Pusher was Nicolas Winding Refn's contribution to the Eurocrime scene as it was regarded from the perspective of its filmmakers. He protested in interviews that he was really not that interested in the real life ducking and diving that was involved with actual drugs deals, and was merely using crime as a means to an end storywise, and in fact would get cagey when asked about how far his research into this criminal underworld went, but for what it was worth, he did concoct a strong atmosphere of lowlife desperation that could occur when the criminal existence went very wrong. This was his first feature, and it made quite an impact on all who saw it, with the usual comparisons.

Most film buffs identified a debt to Martin Scorsese's Mean Streets, though Refn said he was more into Ruggero Deodato's Cannibal Holocaust, which would explain the proliferation of handheld camerawork that almost casually captured the bursts of violence as Frank's existence starts to close in on him.
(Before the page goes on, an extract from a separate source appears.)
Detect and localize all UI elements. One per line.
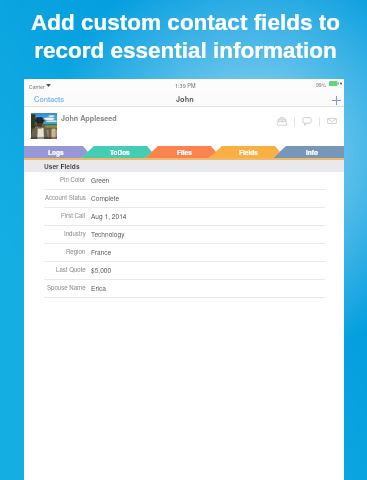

Some said, with numbing predictability, that it was Quentin Tarantino he was emulating, yet while it was accurate to observe some of the aimless dialogue exchanges appeared to owe something to him, especially in the profanity and casual racism, they were by no means the main focus as this was more centred on creating a selection of dialogues that reflected the way Copenhagen crims spoke.

The plot was almost childishly simple, and one we had seen before and doubtless will see again - going back to Anthony Newley in The Small World of Sammy Lee and beyond, and forward to the Safdie Brothers' Uncut Gems and probably further, as it was a premise filmmakers liked to return to over and over. Yes, Frank owes money to his Serbian drug baron Milo (Zlatko Buric), and the more he delays paying up, the more the debt spirals out of control, in a "never a debtor nor a lender be" lesson for anybody watching. OK, that probably was not foremost on the director's mind, but it did act as a warning for anyone who needs extra cash to go about it through proper channels, since the alternative we witnessed here was nothing less than a living nightmare for the protagonist.

While there was a feeling that Pusher was threatening to glamorise the drug dealing life with its bad boy cool, in fact by the end of it you would be relieved you were not Frank, or anywhere near him to be in his social circle, because he is not just making some bad choices, he is also having others' bad choices foisted upon him. He begins to flail and thrash as the cinematography grows gloomier, lashing out at his junkie girlfriend Vic (Laura Drasbaek) - the biggest cliché in the movie, it had to be said - as Milo's initially avuncular reasonableness turns more forceful and menacing, a small theme being how even the most dodgy of men can come across as friendly and approachable until you cross them, and then they will have no qualms about coming down on you like a ton of bricks. But if Pusher looks like what it is now, a calling card film to get a foot in the door of the business, it remained a compelling watch assuming you were not turned off by these characters within about five minutes, which was all too possible. Music by Povl Kristan and Peter Peter.